# Need a "how to" sheet for employees



## Norrrrrrrrrrrrm (Jan 20, 2007)

Hey guys,
I need to come up with a sheet for some employees that have simple but PROPER instructions for tiling a shower. I will be using a pre-molded Corian base custom made to specs. I am looking for a sheet that starts at the studs and finishes at the grout. I will have in the contract that we will annually seal the tile as well.
Just for the record I have tiled many showers but I am looking for more "eloquent" wording. I am afraid mine might say "use your head moron!!!" and so on.
Thanks,
Norm
:thumbsup:


----------



## angus242 (Oct 20, 2007)

I don't think this will work. Too many variables to deal with. 

However, each material should have a comprehensive set of instructions. If everyone just followed these instructions, there would be a lot less failures. 

Finally, get a copy of the TCNA Handbook. It gives you all the methods necessary to build a proper shower. You just need to supply the proper materials as it does not list any product by name.


----------



## Bill_Vincent (Apr 6, 2005)

I agree. My thinking is that if you need to give them a sheet with instructions, they need to be considered as apprentices, and not left to their own devices.... as in they don't touch a shower without an experienced mechanic working with them. Not every so called "mechanic" is qualified to install a shower, and I'll be damned if I'm going to put my name on a shower where the installer needs to "read the directions". If he doesn't KNOW how to do it, he's outa there.


----------



## Norrrrrrrrrrrrm (Jan 20, 2007)

I hear you both. It is not my intention for them to "wing it" once read, but as a tutorial of sorts so they can look it over and familiarize themselves. Just a leg up on some knowledge. Training is a must before on their own!! Trust me, I would never put a rookie out there like that with my name attached! :no:


----------



## PrecisionFloors (Jan 24, 2006)

I have known of 20+ year tile mechanics that do not know how to properly build a shower.
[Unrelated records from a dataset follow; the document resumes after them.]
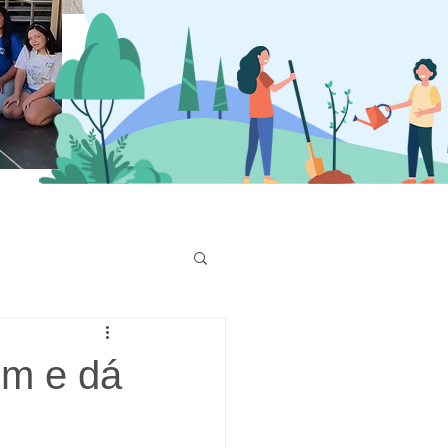
em e dá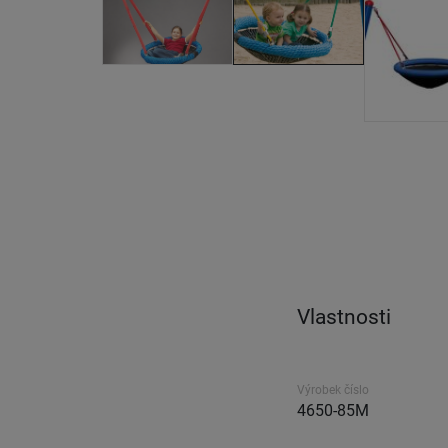
Vlastnosti
Výrobek číslo
4650-85M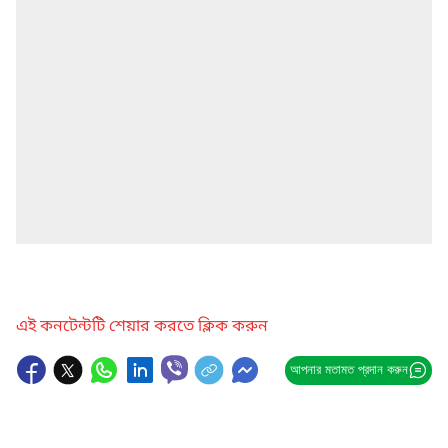
এই কনটেন্টটি শেয়ার করতে ক্লিক করুন
আপনার মতামত প্রদান করুন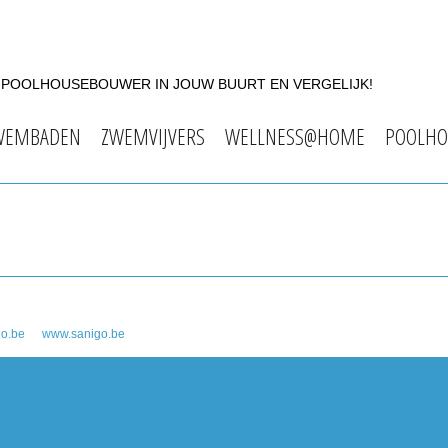
F POOLHOUSEBOUWER IN JOUW BUURT EN VERGELIJK!
WEMBADEN
ZWEMVIJVERS
WELLNESS@HOME
POOLHO
go.be
www.sanigo.be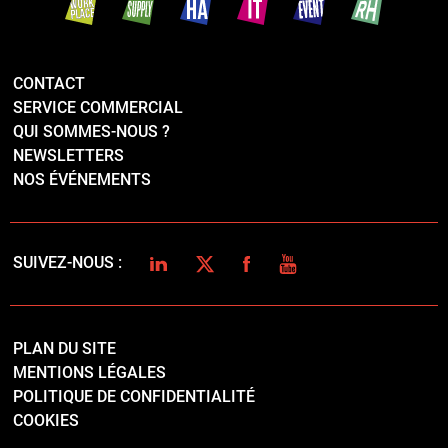
CONTACT
SERVICE COMMERCIAL
QUI SOMMES-NOUS ?
NEWSLETTERS
NOS ÉVÉNEMENTS
LINKEDIN
TWITTER
FACEBOOK
YOUTUBE
SUIVEZ-NOUS :
PLAN DU SITE
MENTIONS LÉGALES
POLITIQUE DE CONFIDENTIALITÉ
COOKIES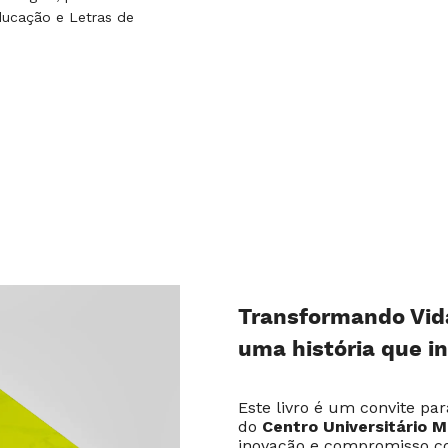
ucação e Letras de
Transformando Vid
uma história que in
Este livro é um convite par
do
Centro Universitário 
inovação e compromisso c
Whats worse is they don't know they don't know and refuse to be educated. TCNA Handbook would be the resource you need for sure.


----------



## Tech Dawg (Dec 13, 2010)

I do agree with this when you have employees. If you are going to hang your hat on the same prep of installations everytime and only use corian bases it would be beneficial. Have your base instructions. Wall prep(kerdi, hydroban, etc...) thinset ,tile,grout with instruction and additional tips. It would be too much to give an employee full instructions from all the manufacturers, compress it down into a small manual. You will have to have one anyway for the corian since technically, your supposed to be a certified fabricator to install their product due to the strict warranty policy that they have.
Or just give them a card with angus's phone #...
"Ct tile support, what's your issue?"


----------



## angus242 (Oct 20, 2007)

Tech Dawg said:


> "Ct tile support, what's your issue?"


Oh no. I forward all support calls to CO762. He's got _way _more patience than I do.


----------



## CO762 (Feb 22, 2010)

Norm, IMO if you're an owner, you should be able to distill down the complex process into a procedure. If you're a lead, you should also be able to do that, but with less shine. But who cares if it's for your guys?

If it's a 'checklist' you're looking for....



PrecisionFloors said:


> I have known of 20+ year tile mechanics that do not know how to properly build a shower. Whats worse is they don't know they don't know and refuse to be educated.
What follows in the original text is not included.